Saadi : nous avons beaucoup à faire ensemble, et à apprendre l'un de l'autre

Richard Prasquier, président du CRIF avait rencontré le 1er juin Mustapha Saadi, président fondateur de la Coordination des berbères de France (CBF) jusqu’en 2006, cofondateur et directeur général de BTV (berbère télévision).


A la suite d’un échange chaleureux et instructif, nous avons souhaité en savoir plus sur la communauté berbère dont on estime être l’origine de plus de 2 millions de français.

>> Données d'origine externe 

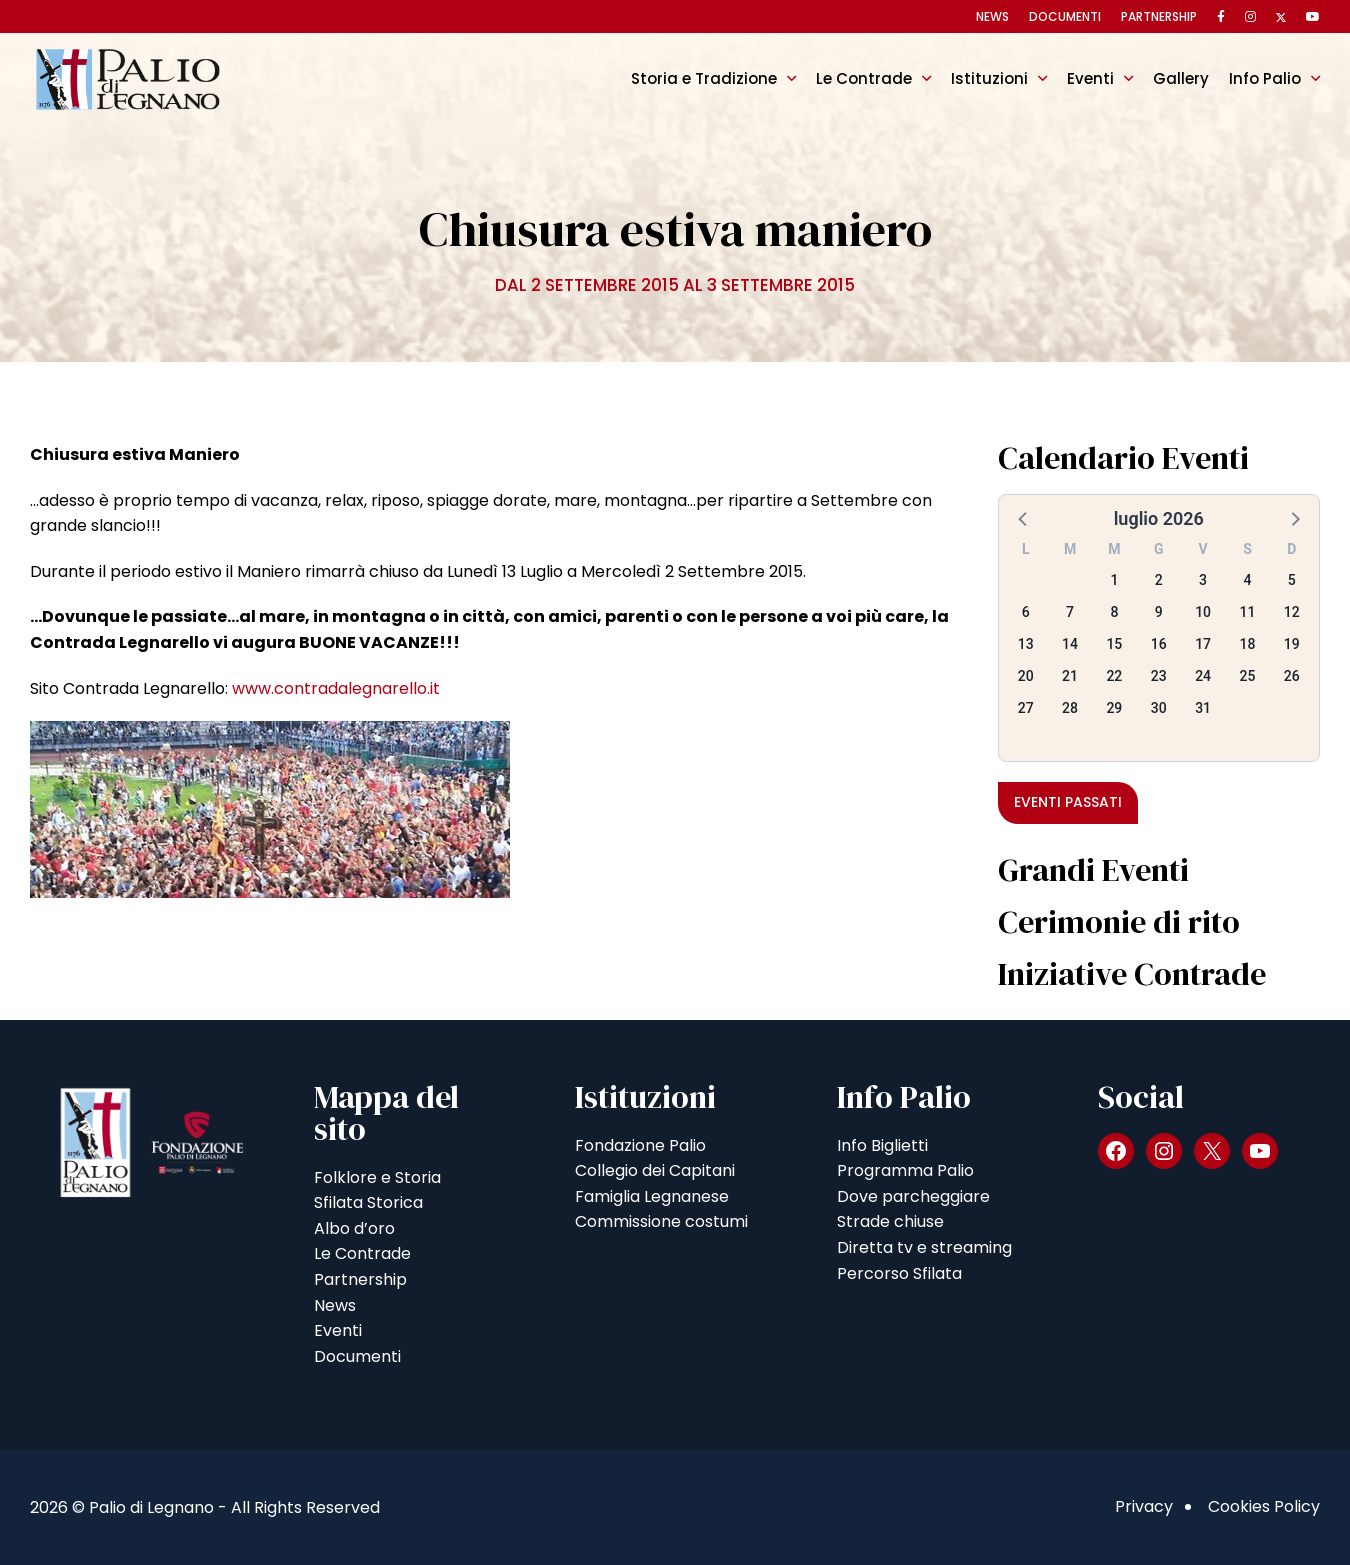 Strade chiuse (890, 1221)
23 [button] (1159, 676)
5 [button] (1292, 580)
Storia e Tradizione (704, 78)
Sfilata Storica (368, 1202)
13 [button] (1026, 644)
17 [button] (1203, 644)
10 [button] (1203, 612)
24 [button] (1203, 676)
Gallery (1181, 78)
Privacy (1144, 1506)
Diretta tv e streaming (924, 1247)
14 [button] (1070, 644)
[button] (1024, 518)
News (992, 16)
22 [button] (1114, 676)
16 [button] (1159, 644)
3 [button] (1203, 580)
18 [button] (1247, 644)
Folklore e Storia (377, 1177)
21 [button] (1070, 676)
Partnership (1159, 16)
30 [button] (1159, 708)
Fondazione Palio (640, 1145)
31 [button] (1203, 708)
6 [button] (1026, 612)
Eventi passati (1068, 802)
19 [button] (1292, 644)
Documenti (1065, 16)
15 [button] (1114, 644)
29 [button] (1114, 708)
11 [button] (1247, 612)
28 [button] (1070, 708)
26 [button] (1292, 676)
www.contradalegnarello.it (336, 688)
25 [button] (1247, 676)
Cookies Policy (1264, 1506)
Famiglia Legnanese (652, 1196)
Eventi (1090, 78)
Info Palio (1265, 78)
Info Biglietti (882, 1145)
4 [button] (1247, 580)
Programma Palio (905, 1170)
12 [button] (1292, 612)
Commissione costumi (661, 1221)
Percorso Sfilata (899, 1273)
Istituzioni (989, 78)
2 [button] (1159, 580)
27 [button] (1026, 708)
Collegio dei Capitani (655, 1170)
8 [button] (1114, 612)
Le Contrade (864, 78)
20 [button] (1026, 676)
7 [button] (1070, 612)
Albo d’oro (354, 1228)
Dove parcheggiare (913, 1196)
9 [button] (1159, 612)
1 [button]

Question - Vous avez créé en 2003 la Coordination des Berbères de France (CBF) ; une structure qui aujourd’hui se déploie sur l’ensemble de la France et fédère une soixantaine d’associations franco-berbères. Pouvez-vous nous en dire plus sur cette initiative ?
Mustapha Saadi - Les franco berbères constituent la composante la plus ancienne de l’immigration contemporaine issue d’Afrique du Nord. Ils sont présents en France depuis 1870. De multiples facteurs historiques qu’il serait trop long de développer ici, ont ralenti leur intégration et empêché leur conscientisation en tant que citoyens français de culture berbère, malgré un attachement profond aux valeurs de la république ainsi qu’à leur culture et langue berbères reclus dans l’espace intime. Leur organisation dans le cadre associatif a donc mis du temps à s’affirmer.
Je dirai que l’apparition de la Coordination des Berbères de France, est en fait l’expression du dépassement de ce verrou historique et psychologique. Il s’agit d’une évolution significative dans le processus d’installation définitive en France, avec une population qui veut dorénavant vivre comme française sans se renier, sans se désintégrer ; bien au contraire en affirmant sa différence comme une particularité qui participe de la richesse du patrimoine national et de la diversité. S’en est ainsi terminé des multiples tiraillements ou influences, le réseau associatif franco berbère est clairement tourné vers l’avenir, c'est-à-dire une pleine implication dans la société française et ses enjeux, et la recherche de la valorisation et de la mise en visibilité de leurs apports légitimes au profit des valeurs de la République. Etre français et berbère à la fois, ne fait que renforcer la république en s’appuyant sur les valeurs multimillénaires de la civilisation berbère pour faire partager à ses enfants le sens du respect de l’autre, la laïcité et la liberté individuelle.
Enfin, il serait juste d’ajouter que le modèle d’intégration à la française a montré certaines limites. Les franco berbères en paient le prix, car ils ont totalement investi dans la promotion sociale et républicaine pour leurs enfants, en abandonnant leur culture et leur langue qu’ils vivaient comme contraire à leurs efforts d’intégration !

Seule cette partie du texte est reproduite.